■ Action item: Would you repeat every line below exactly, please?

■ Recorded information:
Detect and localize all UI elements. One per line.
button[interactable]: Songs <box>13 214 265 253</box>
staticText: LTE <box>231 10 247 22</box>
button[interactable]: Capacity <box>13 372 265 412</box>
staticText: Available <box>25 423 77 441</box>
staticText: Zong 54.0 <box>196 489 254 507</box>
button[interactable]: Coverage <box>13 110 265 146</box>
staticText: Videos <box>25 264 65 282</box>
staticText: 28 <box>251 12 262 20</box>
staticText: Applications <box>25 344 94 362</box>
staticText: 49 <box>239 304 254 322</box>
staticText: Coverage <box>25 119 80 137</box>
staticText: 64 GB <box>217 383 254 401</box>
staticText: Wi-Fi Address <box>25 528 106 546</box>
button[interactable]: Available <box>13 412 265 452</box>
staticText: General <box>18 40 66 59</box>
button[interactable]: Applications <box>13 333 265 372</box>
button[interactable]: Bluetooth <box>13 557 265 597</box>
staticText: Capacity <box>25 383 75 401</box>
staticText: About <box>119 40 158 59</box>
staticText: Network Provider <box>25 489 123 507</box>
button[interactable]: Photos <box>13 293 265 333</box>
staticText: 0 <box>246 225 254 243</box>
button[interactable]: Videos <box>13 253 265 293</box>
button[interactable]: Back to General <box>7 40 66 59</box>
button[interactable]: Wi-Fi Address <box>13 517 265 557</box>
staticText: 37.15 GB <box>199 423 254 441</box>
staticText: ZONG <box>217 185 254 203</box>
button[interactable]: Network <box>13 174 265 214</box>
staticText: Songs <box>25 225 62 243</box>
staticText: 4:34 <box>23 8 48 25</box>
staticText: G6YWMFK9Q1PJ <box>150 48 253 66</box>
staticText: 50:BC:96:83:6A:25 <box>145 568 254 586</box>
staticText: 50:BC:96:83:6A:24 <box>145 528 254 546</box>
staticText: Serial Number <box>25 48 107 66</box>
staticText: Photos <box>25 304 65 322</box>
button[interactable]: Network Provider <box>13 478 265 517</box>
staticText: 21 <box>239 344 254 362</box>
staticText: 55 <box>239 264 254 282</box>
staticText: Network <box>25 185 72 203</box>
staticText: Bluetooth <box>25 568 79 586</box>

■ Answer space:
Detect and localize all UI elements. One per line.
button[interactable]: Songs <box>13 214 265 253</box>
staticText: LTE <box>231 10 247 22</box>
button[interactable]: Capacity <box>13 372 265 412</box>
staticText: Available <box>25 423 77 441</box>
staticText: Zong 54.0 <box>196 489 254 507</box>
button[interactable]: Coverage <box>13 110 265 146</box>
staticText: Videos <box>25 264 65 282</box>
staticText: 28 <box>251 12 262 20</box>
staticText: Applications <box>25 344 94 362</box>
staticText: 49 <box>239 304 254 322</box>
staticText: Coverage <box>25 119 80 137</box>
staticText: 64 GB <box>217 383 254 401</box>
staticText: Wi-Fi Address <box>25 528 106 546</box>
button[interactable]: Available <box>13 412 265 452</box>
staticText: General <box>18 40 66 59</box>
button[interactable]: Applications <box>13 333 265 372</box>
button[interactable]: Bluetooth <box>13 557 265 597</box>
staticText: Capacity <box>25 383 75 401</box>
staticText: About <box>119 40 158 59</box>
staticText: Network Provider <box>25 489 123 507</box>
button[interactable]: Photos <box>13 293 265 333</box>
staticText: 0 <box>246 225 254 243</box>
button[interactable]: Videos <box>13 253 265 293</box>
button[interactable]: Back to General <box>7 40 66 59</box>
button[interactable]: Wi-Fi Address <box>13 517 265 557</box>
staticText: 37.15 GB <box>199 423 254 441</box>
staticText: ZONG <box>217 185 254 203</box>
button[interactable]: Network <box>13 174 265 214</box>
staticText: Songs <box>25 225 62 243</box>
staticText: 4:34 <box>23 8 48 25</box>
staticText: G6YWMFK9Q1PJ <box>150 48 253 66</box>
staticText: 50:BC:96:83:6A:25 <box>145 568 254 586</box>
staticText: 50:BC:96:83:6A:24 <box>145 528 254 546</box>
staticText: Serial Number <box>25 48 107 66</box>
staticText: Photos <box>25 304 65 322</box>
button[interactable]: Network Provider <box>13 478 265 517</box>
staticText: 21 <box>239 344 254 362</box>
staticText: 55 <box>239 264 254 282</box>
staticText: Network <box>25 185 72 203</box>
staticText: Bluetooth <box>25 568 79 586</box>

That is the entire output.